According to people familiar with the matter, India’s largest mortgage financier used an unusual trade to hedge some of its borrowings against interest rate fluctuations as it sought to expand the range of its instruments for risk management. had demanded.

Housing Development Finance Corp., the country’s largest rupee-bond issuer this year, used a so-called total return swap to hedge rate risk on a debt issuance that closed last month, the people said.

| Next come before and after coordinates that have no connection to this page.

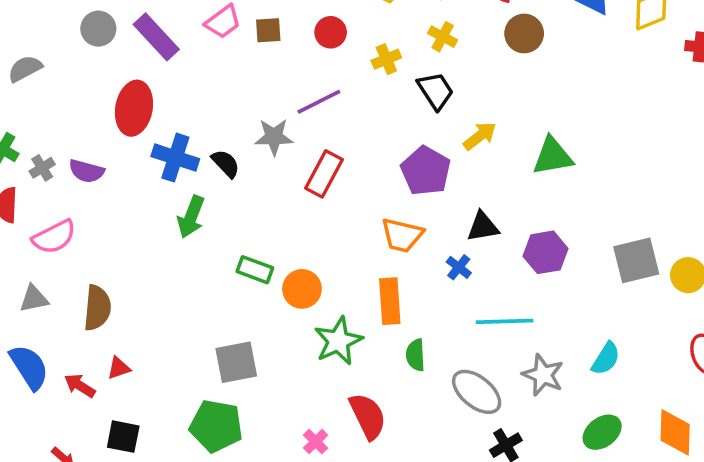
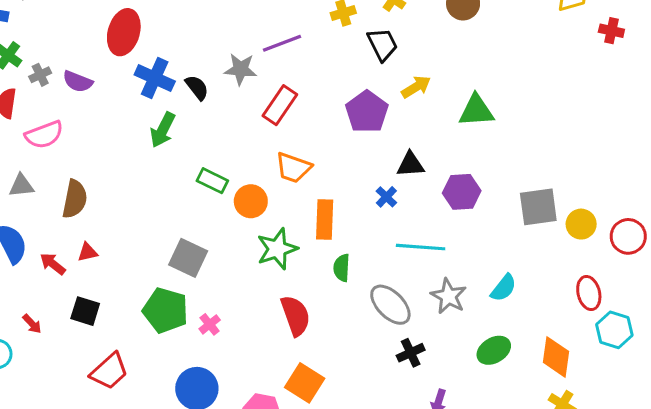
orange trapezoid: (402, 235) -> (293, 168), moved
gray square: (236, 362) -> (188, 258), turned 30
pink cross: (316, 442) -> (210, 324), moved

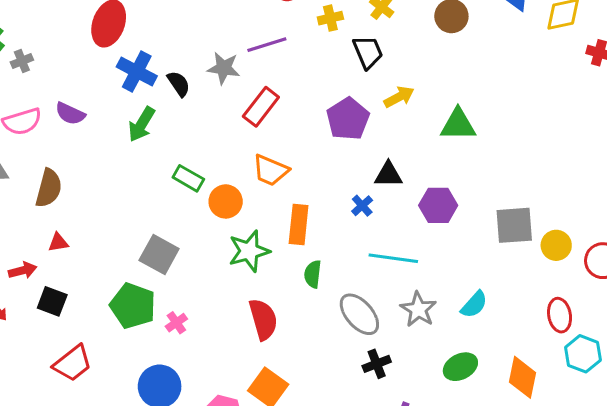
purple semicircle: (78, 82) -> (70, 114), moved
red arrow: (53, 264) -> (23, 270), moved, turned 124

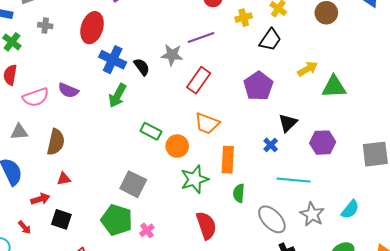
black trapezoid: (368, 52) -> (270, 40), turned 60
gray cross: (22, 61) -> (45, 26), moved, turned 32
yellow arrow: (399, 97) -> (308, 69), moved
black triangle: (388, 175) -> (288, 123), turned -42

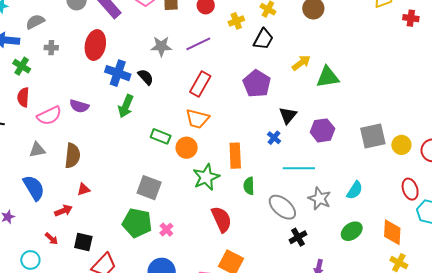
gray star: (172, 55) -> (161, 46), moved
orange trapezoid: (207, 123) -> (197, 119), moved
black square: (61, 219) -> (83, 242), moved

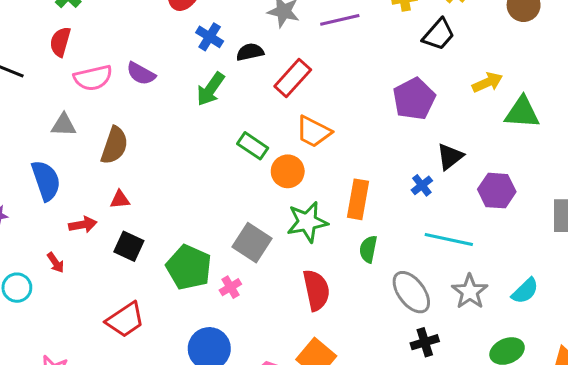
blue cross: (118, 73) -> (210, 37), size x0.7
black semicircle: (146, 77) -> (250, 52), turned -72
red rectangle: (200, 84) -> (293, 78), moved
gray square: (149, 188) -> (252, 243), moved
black square: (83, 242) -> (129, 246), moved

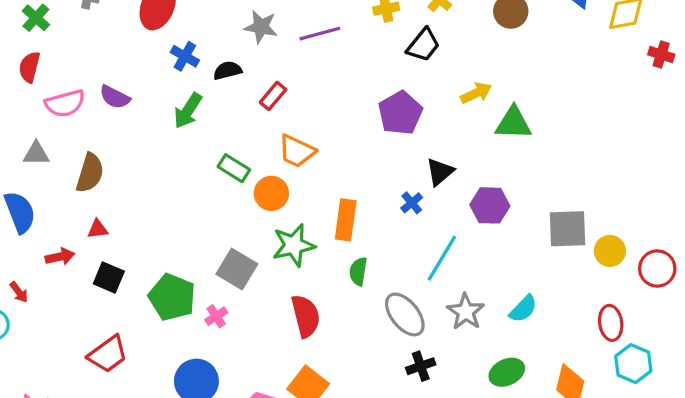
red rectangle: (293, 78) -> (273, 96), size x0.7
cyan line: (449, 239) -> (442, 258), turned -69
red arrow: (56, 263) -> (19, 292), moved

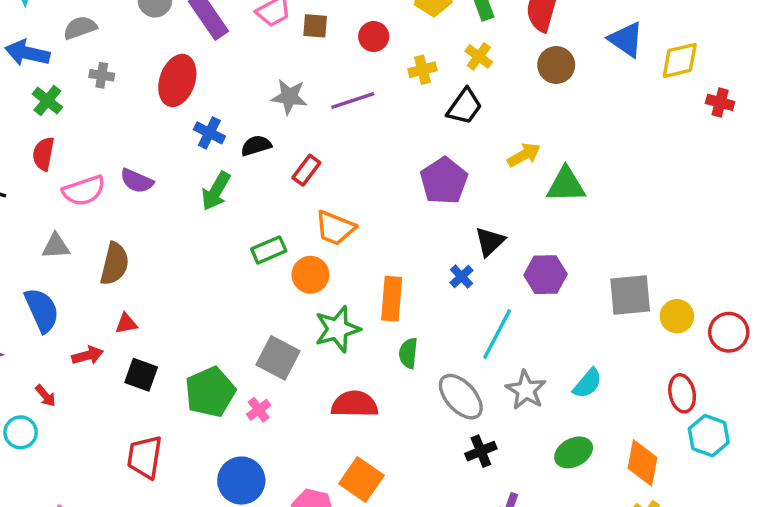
green rectangle: (234, 168) -> (269, 250), turned -52
green pentagon: (172, 297) -> (210, 392), turned 30
red semicircle: (306, 316) -> (355, 404), turned -72
red trapezoid: (108, 354) -> (145, 457), turned 138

Asked not to discuss the arrangement. He said the lender was primarily using overnight-index swaps earlier.

The switch to hedging tools comes when markets are hit by a hike in policy rates, with the Reserve Bank India There has been an increase of 140 basis points since May to tackle inflation. The central bank said last week that it would “do whatever it takes” to ease price pressure, though some traders expected it to ease its spirits.

bloomberg

Under interest rate derivatives contracts, banks purchased readily tradable sovereign bonds in their treasury books on behalf of a Mumbai-based financier, and

People said overnight Mibor would pay the rate and a spread for lenders. The spread acted like a fee that HDFC paid to the banks that took the bond position for the financier.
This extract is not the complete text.